Regulation of gene expression following opiate induction of psychomotor changes has been detected by measuring changes in the expression of Fos family transcription factors in the basal ganglia circuitry (D'Este et al., 2002, Erdtmann-Vourliotis et al., 1999, Moratalla et al., 1996, Vanderschuren et al., 2002). Two basic types of response have been reported by a majority of studies: down regulation of c-Fos, and up-regulation of ΔFosB, a stable product of FosB that accumulates in the nucleus accumbens during chronic drug administration and continues to be expressed following weeks of abstinence. On the basis of this and other evidence, Nestler and colleagues have identified induction of ΔFosB as a potential cellular mechanism that underlying the development of addictive behaviour (Nestler et al., 1999, Nestler et al., 2001).

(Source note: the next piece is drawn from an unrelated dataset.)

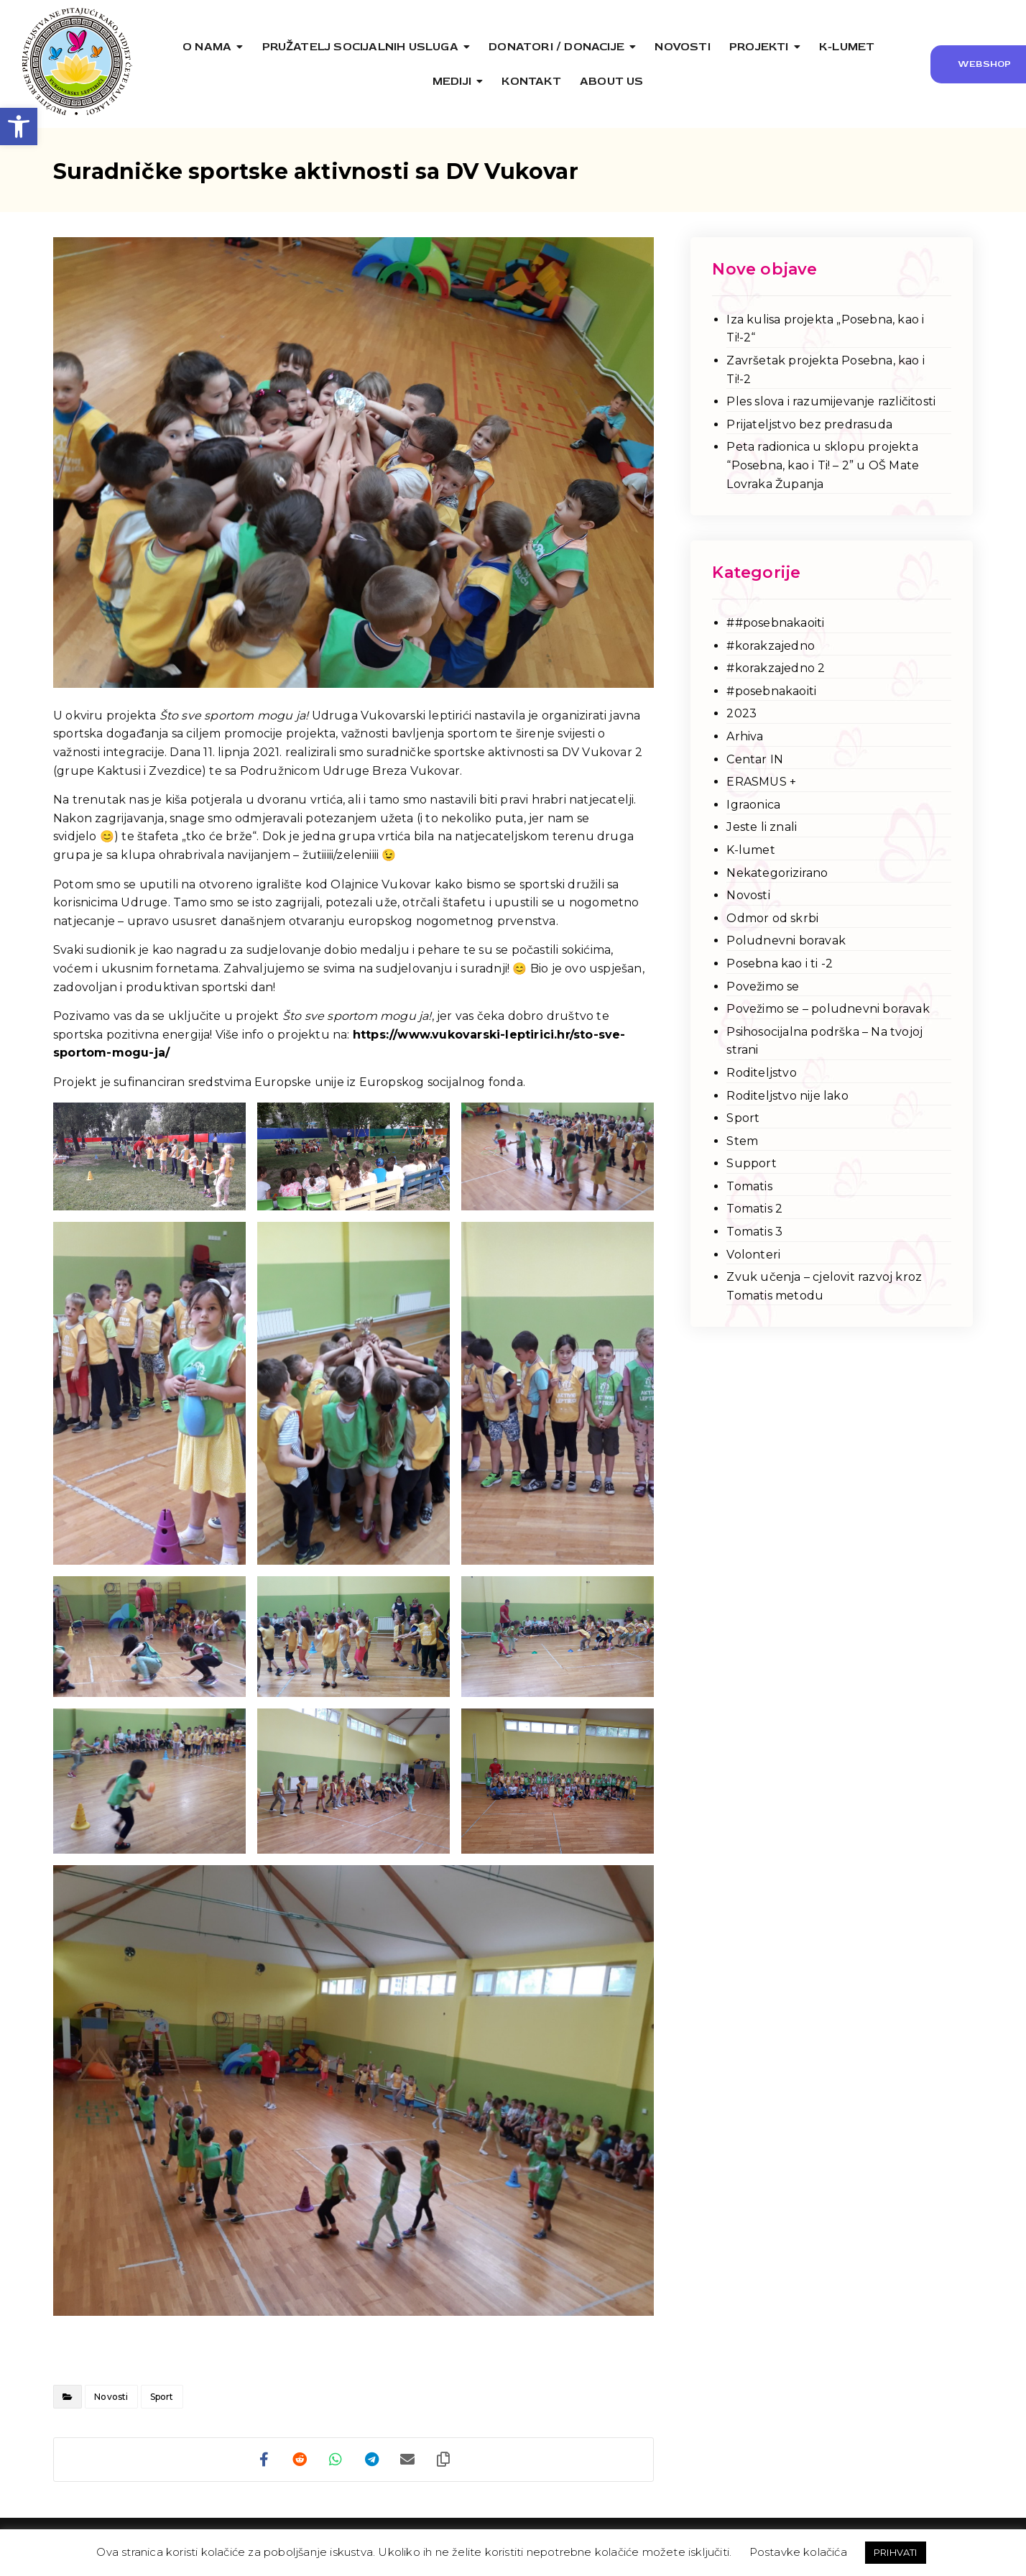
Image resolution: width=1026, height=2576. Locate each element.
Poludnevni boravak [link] (786, 940)
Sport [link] (162, 2396)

Many studies have reported that c-Fos mRNA and protein are induced in the nucleus accumbens when drug-naïve rats are injected with morphine (Barrot et al., 1999, Bontempi and Sharp, 1997, Curran et al., 1996, D'Este et al., 2002, Garcia et al., 1995, Liu et al., 1994, Nye and Nestler, 1996, Sharp et al., 1995). Chronic morphine-pelleted rats show a progressive increase in the expression of ΔFosB in the accumbens (Nye and Nestler, 1996). Changes in c-Fos mRNA and protein have also been identified following acute morphine in drug-sensitised rats in cortex, thalamus, and dorsal striatum (Curran et al., 1996, Erdtmann-Vourliotis et al., 1999, Frankel et al., 1999). However, few studies have reported changes in the accumbens, and while D'Este et al. (2002) found that c-Fos protein was decreased in the accumbens shell in heroin-sensitised rats, Curran et al. (1996) found c-Fos mRNA was increased in the caudal accumbens in morphine-sensitised rats. On the basis of these conflicting findings, the present study has examined the effect of intermittent morphine exposure on the distribution of Fos proteins in the striatal complex when rats were later challenged with morphine after a period of drug abstinence. We found evidence of a positive correlation between morphine-induced stereotyped behaviour and numbers of c-Fos-positive neurons in specific regions of the striatum and nucleus accumbens. We also identified a population of neurons in the nucleus accumbens, which express Fos family proteins but do not express c-Fos, when morphine is administered after a short 24 h period of abstinence following previous intermittent morphine exposures.